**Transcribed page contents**
*****

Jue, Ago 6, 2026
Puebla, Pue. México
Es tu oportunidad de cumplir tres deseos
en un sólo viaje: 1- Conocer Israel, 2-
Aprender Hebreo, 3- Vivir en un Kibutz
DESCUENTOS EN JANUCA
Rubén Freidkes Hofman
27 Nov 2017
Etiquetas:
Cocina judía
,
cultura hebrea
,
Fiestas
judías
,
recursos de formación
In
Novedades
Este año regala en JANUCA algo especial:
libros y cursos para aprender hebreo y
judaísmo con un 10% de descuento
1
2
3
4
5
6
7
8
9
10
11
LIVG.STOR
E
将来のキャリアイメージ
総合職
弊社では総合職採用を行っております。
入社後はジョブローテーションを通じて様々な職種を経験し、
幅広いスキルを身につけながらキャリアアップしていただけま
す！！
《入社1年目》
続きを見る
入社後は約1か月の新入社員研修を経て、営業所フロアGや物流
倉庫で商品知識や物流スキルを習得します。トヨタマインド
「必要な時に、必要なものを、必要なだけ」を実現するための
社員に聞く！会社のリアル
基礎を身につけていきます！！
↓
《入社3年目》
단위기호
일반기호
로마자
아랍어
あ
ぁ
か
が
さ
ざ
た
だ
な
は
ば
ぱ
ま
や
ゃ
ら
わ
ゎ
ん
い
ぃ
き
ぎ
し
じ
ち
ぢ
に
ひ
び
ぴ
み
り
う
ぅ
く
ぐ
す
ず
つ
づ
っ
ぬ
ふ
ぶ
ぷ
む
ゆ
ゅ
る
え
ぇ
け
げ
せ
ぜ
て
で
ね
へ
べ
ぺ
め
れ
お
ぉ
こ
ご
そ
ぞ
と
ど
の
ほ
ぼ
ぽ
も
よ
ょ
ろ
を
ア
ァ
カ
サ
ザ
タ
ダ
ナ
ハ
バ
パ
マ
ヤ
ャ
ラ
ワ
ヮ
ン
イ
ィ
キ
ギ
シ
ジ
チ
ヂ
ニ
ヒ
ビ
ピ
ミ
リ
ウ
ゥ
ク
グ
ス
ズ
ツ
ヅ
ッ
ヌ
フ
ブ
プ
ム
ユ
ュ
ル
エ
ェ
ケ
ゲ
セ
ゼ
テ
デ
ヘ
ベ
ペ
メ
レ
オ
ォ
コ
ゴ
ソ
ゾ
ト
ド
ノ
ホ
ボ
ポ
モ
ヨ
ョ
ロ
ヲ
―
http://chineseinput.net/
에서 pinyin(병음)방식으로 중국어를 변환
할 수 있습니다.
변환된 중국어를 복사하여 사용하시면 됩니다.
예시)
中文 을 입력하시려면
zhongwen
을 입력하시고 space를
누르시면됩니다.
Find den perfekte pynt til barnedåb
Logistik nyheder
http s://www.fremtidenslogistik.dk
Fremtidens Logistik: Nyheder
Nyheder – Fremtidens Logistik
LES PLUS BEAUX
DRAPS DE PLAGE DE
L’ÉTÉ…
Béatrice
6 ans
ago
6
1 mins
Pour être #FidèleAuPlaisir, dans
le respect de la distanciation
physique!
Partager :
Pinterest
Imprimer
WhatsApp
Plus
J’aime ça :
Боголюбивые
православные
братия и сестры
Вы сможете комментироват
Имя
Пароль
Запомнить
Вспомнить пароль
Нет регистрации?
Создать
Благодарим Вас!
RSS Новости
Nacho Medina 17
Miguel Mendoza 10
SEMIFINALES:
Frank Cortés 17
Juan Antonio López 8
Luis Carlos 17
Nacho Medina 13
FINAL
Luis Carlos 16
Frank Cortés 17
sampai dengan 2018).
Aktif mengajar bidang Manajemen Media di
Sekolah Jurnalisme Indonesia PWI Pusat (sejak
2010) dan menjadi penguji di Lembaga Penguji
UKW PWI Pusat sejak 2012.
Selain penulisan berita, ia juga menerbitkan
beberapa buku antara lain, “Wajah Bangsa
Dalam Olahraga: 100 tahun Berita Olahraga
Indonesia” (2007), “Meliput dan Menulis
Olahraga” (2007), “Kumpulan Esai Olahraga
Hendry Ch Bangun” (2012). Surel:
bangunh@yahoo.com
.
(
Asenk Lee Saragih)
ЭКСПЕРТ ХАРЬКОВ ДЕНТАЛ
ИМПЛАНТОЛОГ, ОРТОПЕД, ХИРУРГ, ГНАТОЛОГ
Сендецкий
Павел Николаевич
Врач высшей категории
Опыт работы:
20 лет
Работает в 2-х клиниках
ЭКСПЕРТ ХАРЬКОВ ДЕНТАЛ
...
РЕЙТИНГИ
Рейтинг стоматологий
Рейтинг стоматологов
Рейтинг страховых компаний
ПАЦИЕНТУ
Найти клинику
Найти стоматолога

*****

**Task**
Please reproduce the records exactly, without leaving any out.

**Exercise answer**
Jue, Ago 6, 2026
Puebla, Pue. México
Es tu oportunidad de cumplir tres deseos
en un sólo viaje: 1- Conocer Israel, 2-
Aprender Hebreo, 3- Vivir en un Kibutz
DESCUENTOS EN JANUCA
Rubén Freidkes Hofman
27 Nov 2017
Etiquetas:
Cocina judía
,
cultura hebrea
,
Fiestas
judías
,
recursos de formación
In
Novedades
Este año regala en JANUCA algo especial:
libros y cursos para aprender hebreo y
judaísmo con un 10% de descuento
1
2
3
4
5
6
7
8
9
10
11
LIVG.STOR
E
将来のキャリアイメージ
総合職
弊社では総合職採用を行っております。
入社後はジョブローテーションを通じて様々な職種を経験し、
幅広いスキルを身につけながらキャリアアップしていただけま
す！！
《入社1年目》
続きを見る
入社後は約1か月の新入社員研修を経て、営業所フロアGや物流
倉庫で商品知識や物流スキルを習得します。トヨタマインド
「必要な時に、必要なものを、必要なだけ」を実現するための
社員に聞く！会社のリアル
基礎を身につけていきます！！
↓
《入社3年目》
단위기호
일반기호
로마자
아랍어
あ
ぁ
か
が
さ
ざ
た
だ
な
は
ば
ぱ
ま
や
ゃ
ら
わ
ゎ
ん
い
ぃ
き
ぎ
し
じ
ち
ぢ
に
ひ
び
ぴ
み
り
う
ぅ
く
ぐ
す
ず
つ
づ
っ
ぬ
ふ
ぶ
ぷ
む
ゆ
ゅ
る
え
ぇ
け
げ
せ
ぜ
て
で
ね
へ
べ
ぺ
め
れ
お
ぉ
こ
ご
そ
ぞ
と
ど
の
ほ
ぼ
ぽ
も
よ
ょ
ろ
を
ア
ァ
カ
サ
ザ
タ
ダ
ナ
ハ
バ
パ
マ
ヤ
ャ
ラ
ワ
ヮ
ン
イ
ィ
キ
ギ
シ
ジ
チ
ヂ
ニ
ヒ
ビ
ピ
ミ
リ
ウ
ゥ
ク
グ
ス
ズ
ツ
ヅ
ッ
ヌ
フ
ブ
プ
ム
ユ
ュ
ル
エ
ェ
ケ
ゲ
セ
ゼ
テ
デ
ヘ
ベ
ペ
メ
レ
オ
ォ
コ
ゴ
ソ
ゾ
ト
ド
ノ
ホ
ボ
ポ
モ
ヨ
ョ
ロ
ヲ
―
http://chineseinput.net/
에서 pinyin(병음)방식으로 중국어를 변환
할 수 있습니다.
변환된 중국어를 복사하여 사용하시면 됩니다.
예시)
中文 을 입력하시려면
zhongwen
을 입력하시고 space를
누르시면됩니다.
Find den perfekte pynt til barnedåb
Logistik nyheder
http s://www.fremtidenslogistik.dk
Fremtidens Logistik: Nyheder
Nyheder – Fremtidens Logistik
LES PLUS BEAUX
DRAPS DE PLAGE DE
L’ÉTÉ…
Béatrice
6 ans
ago
6
1 mins
Pour être #FidèleAuPlaisir, dans
le respect de la distanciation
physique!
Partager :
Pinterest
Imprimer
WhatsApp
Plus
J’aime ça :
Боголюбивые
православные
братия и сестры
Вы сможете комментироват
Имя
Пароль
Запомнить
Вспомнить пароль
Нет регистрации?
Создать
Благодарим Вас!
RSS Новости
Nacho Medina 17
Miguel Mendoza 10
SEMIFINALES:
Frank Cortés 17
Juan Antonio López 8
Luis Carlos 17
Nacho Medina 13
FINAL
Luis Carlos 16
Frank Cortés 17
sampai dengan 2018).
Aktif mengajar bidang Manajemen Media di
Sekolah Jurnalisme Indonesia PWI Pusat (sejak
2010) dan menjadi penguji di Lembaga Penguji
UKW PWI Pusat sejak 2012.
Selain penulisan berita, ia juga menerbitkan
beberapa buku antara lain, “Wajah Bangsa
Dalam Olahraga: 100 tahun Berita Olahraga
Indonesia” (2007), “Meliput dan Menulis
Olahraga” (2007), “Kumpulan Esai Olahraga
Hendry Ch Bangun” (2012). Surel:
bangunh@yahoo.com
.
(
Asenk Lee Saragih)
ЭКСПЕРТ ХАРЬКОВ ДЕНТАЛ
ИМПЛАНТОЛОГ, ОРТОПЕД, ХИРУРГ, ГНАТОЛОГ
Сендецкий
Павел Николаевич
Врач высшей категории
Опыт работы:
20 лет
Работает в 2-х клиниках
ЭКСПЕРТ ХАРЬКОВ ДЕНТАЛ
...
РЕЙТИНГИ
Рейтинг стоматологий
Рейтинг стоматологов
Рейтинг страховых компаний
ПАЦИЕНТУ
Найти клинику
Найти стоматолога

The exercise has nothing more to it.